Everybody, at some point or another, will experience a stressful event. Eventually, the overwhelmed and anxious feeling will disappear, and life will resume as it did before the event. This is a normal occurrence for all of us. For people who experience chronic, long-term stress that never or rarely seems to pass, however, stress can be a killer. Literally.
Ongoing stress impacts our brains, our bodies and our behavior in ways that we will often attribute to some other malady or another. If you experience any of these symptoms often, then you may very well be enduring the effects of long-term stress.
Do you have headaches that never seem to completely go away? You might not be “just having a headache.” Stress headaches are incredibly common indicators of out-of-control stress, as well as:
- Muscle tension that you can’t seem to ease no matter how much you try to physically relax.
- Chest pain that can’t be explained by any other condition.
- Fatigue. Stress can keep a person up all night or make it hard to find restful sleep.
- Changes to your sex drive.
- Upset stomach symptoms, including heartburn in some sufferers.
This type of stress wreaks havoc on a person’s mind, making them feel and think things that they would never have if not for the constant, heavy stress that they’ve been enduring for however long. Some of the mental symptoms of ongoing stress are:
- Excessive worrying, perhaps even when you know that there is nothing to worry about.
- Restlessness and racing thoughts.
- Pessimism. Granted, you don’t have to be stressed to be a pessimist. But if you were a fairly happy and easy-going person prior to the stress you’re experiencing now, your newfound pessimism could be a symptom.
- Forgetfulness. You might forget even the simplest or most mundane of things.

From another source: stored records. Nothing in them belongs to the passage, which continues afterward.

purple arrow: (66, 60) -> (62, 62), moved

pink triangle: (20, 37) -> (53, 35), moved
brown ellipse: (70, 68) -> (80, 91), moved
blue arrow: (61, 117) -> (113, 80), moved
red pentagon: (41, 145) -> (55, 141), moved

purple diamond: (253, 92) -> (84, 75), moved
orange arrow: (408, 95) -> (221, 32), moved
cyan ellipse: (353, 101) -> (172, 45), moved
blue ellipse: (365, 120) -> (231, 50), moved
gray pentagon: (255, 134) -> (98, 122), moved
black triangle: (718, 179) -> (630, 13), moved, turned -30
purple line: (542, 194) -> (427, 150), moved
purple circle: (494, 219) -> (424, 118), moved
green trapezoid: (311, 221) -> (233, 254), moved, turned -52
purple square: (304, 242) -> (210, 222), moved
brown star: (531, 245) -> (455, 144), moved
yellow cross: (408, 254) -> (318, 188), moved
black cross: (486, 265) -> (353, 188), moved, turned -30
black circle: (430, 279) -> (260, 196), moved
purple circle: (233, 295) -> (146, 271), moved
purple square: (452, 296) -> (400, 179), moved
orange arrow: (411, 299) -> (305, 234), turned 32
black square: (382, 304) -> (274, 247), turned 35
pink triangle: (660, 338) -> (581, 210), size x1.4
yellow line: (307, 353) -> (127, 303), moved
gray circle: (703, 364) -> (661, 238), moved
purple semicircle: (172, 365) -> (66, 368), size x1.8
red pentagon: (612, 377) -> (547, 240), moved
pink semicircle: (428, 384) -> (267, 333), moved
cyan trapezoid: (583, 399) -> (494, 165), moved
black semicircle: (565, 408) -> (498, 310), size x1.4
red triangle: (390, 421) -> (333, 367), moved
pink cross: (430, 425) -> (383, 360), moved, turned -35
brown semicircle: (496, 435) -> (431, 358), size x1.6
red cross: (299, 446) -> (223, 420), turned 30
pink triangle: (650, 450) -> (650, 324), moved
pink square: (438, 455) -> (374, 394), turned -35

- Sleeplessness due to worry or restlessness.
- An inability to focus or make sound decisions.
When we try to cope with unhealthy amounts of stress for a very long time, we are more likely to participate in unhealthy behaviors to cope with or attempt to alleviate it. This includes drinking excessively, drug abuse and self-harm. You may also partake in the following behaviors, perhaps without even realizing it:
- Eating far too little or far too much.
- Avoiding responsibilities and social obligations.
- Pacing, fidgeting, nail-biting, hair-twirling or skin-picking, as well as other nervous behaviors.

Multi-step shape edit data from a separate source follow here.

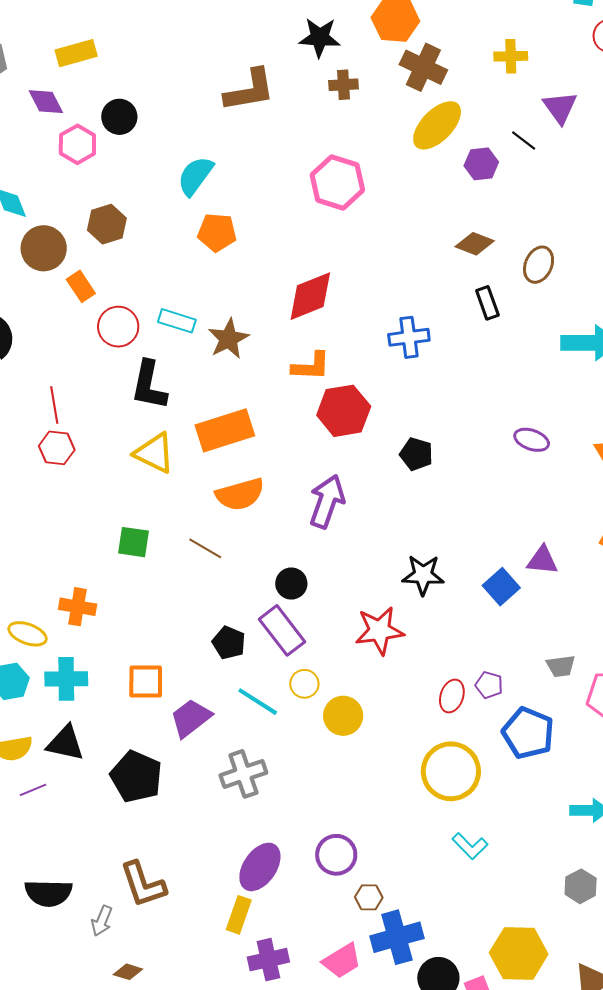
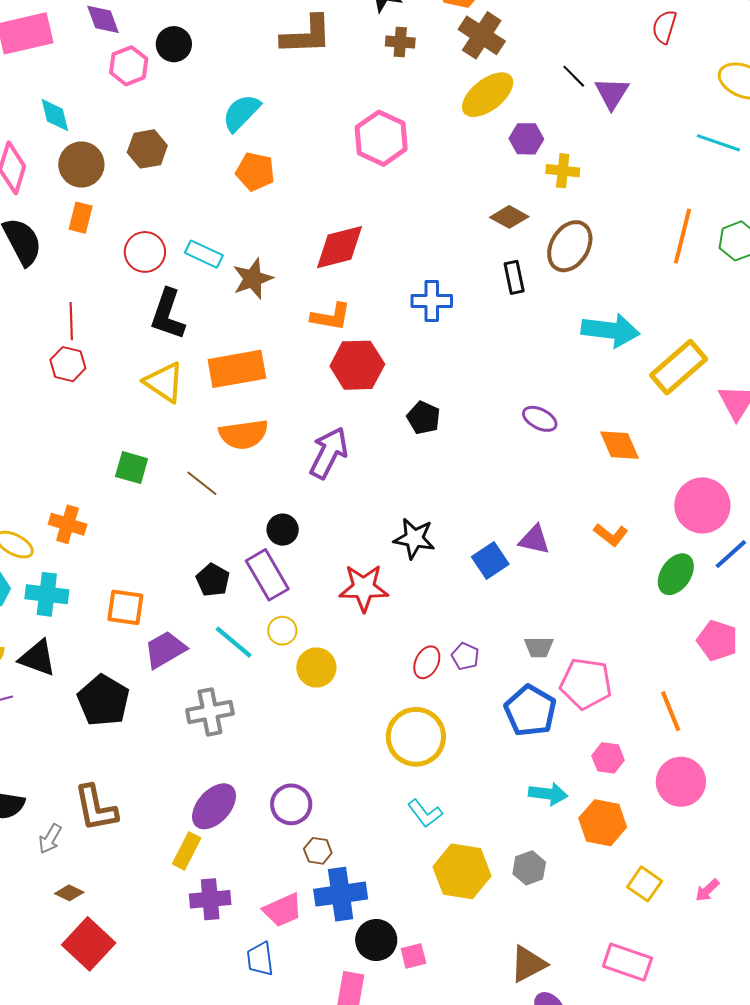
yellow cross: (511, 56) -> (563, 171), moved
black line: (524, 140) -> (574, 76), moved
brown ellipse: (539, 265) -> (570, 246), size x1.4
orange rectangle: (81, 286) -> (81, 218), moved, turned 40
blue pentagon: (528, 733) -> (530, 711), moved
yellow hexagon: (519, 953) -> (462, 871), moved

Stress is no joke. It can do serious damage to a person’s body as well as their overall feelings about life and themselves. If you cannot shake the overwhelmed feeling, the anxiety, the worry that comes with prolonged stress, don’t think that it’s just going to evaporate someday. The best thing that you can do is to talk to someone, a therapist or friend or relative, whomever, and ask for help when you need it.